■ Pixel coordinate grounding data

○ ○ ○ ○ ○

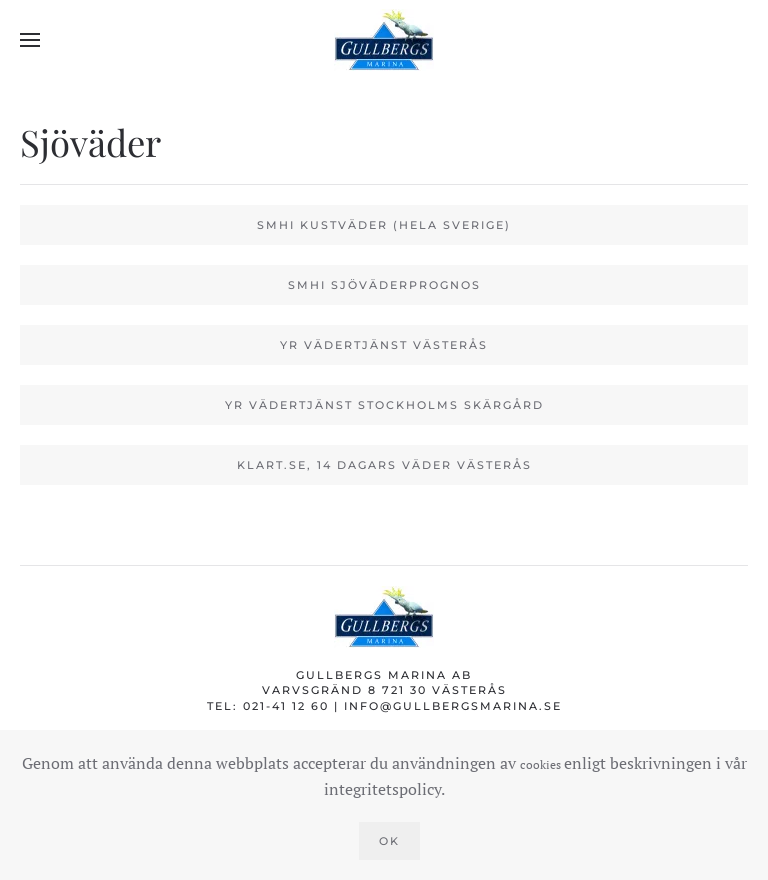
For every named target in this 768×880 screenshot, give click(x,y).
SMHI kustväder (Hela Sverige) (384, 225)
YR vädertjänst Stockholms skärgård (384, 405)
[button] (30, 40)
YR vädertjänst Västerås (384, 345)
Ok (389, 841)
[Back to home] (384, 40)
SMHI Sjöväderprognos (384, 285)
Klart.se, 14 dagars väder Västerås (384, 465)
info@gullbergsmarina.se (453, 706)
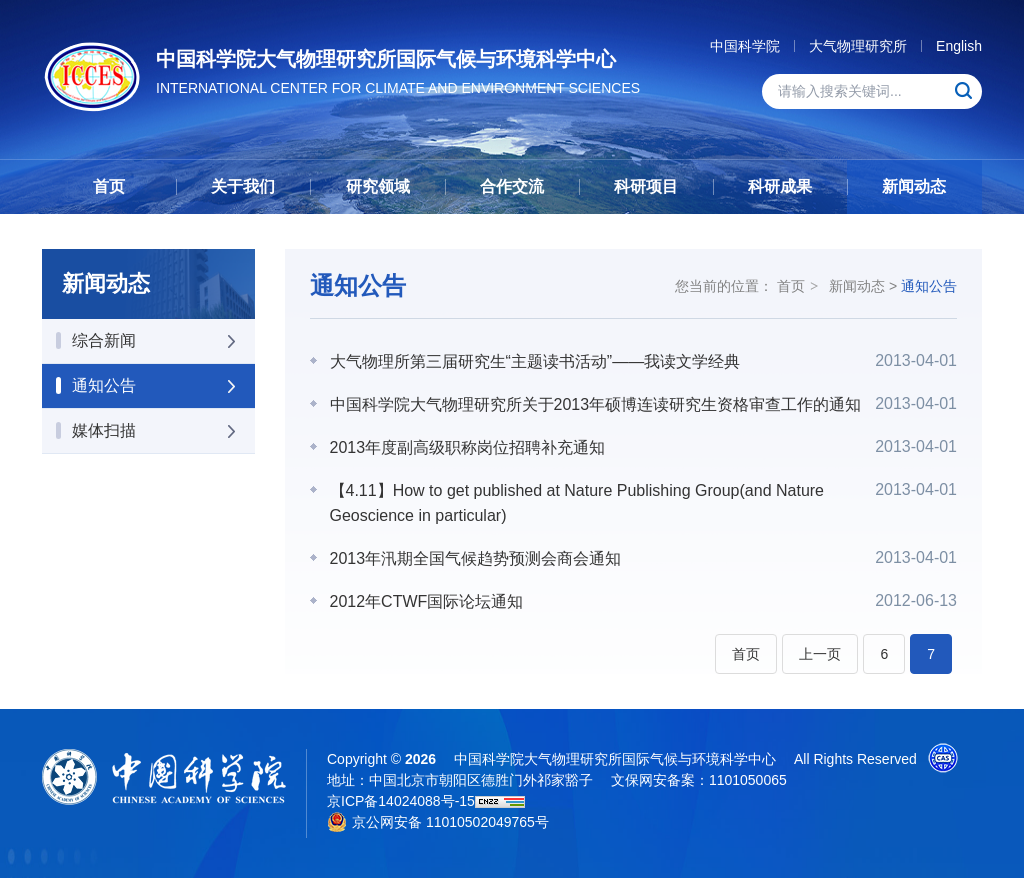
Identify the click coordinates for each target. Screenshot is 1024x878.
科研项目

○ ○ ○ ○ ○

■ Task instructions
Would you print, exactly as they appear, the lines from the line with "Klart.se, 14 dagars väder Västerås (384, 465)" through the end of the entries above, leaving out the pictures?

■ Result of this task
Klart.se, 14 dagars väder Västerås (384, 465)
info@gullbergsmarina.se (453, 706)
Identify the click coordinates for each target. Screenshot is 1024x878.
科研项目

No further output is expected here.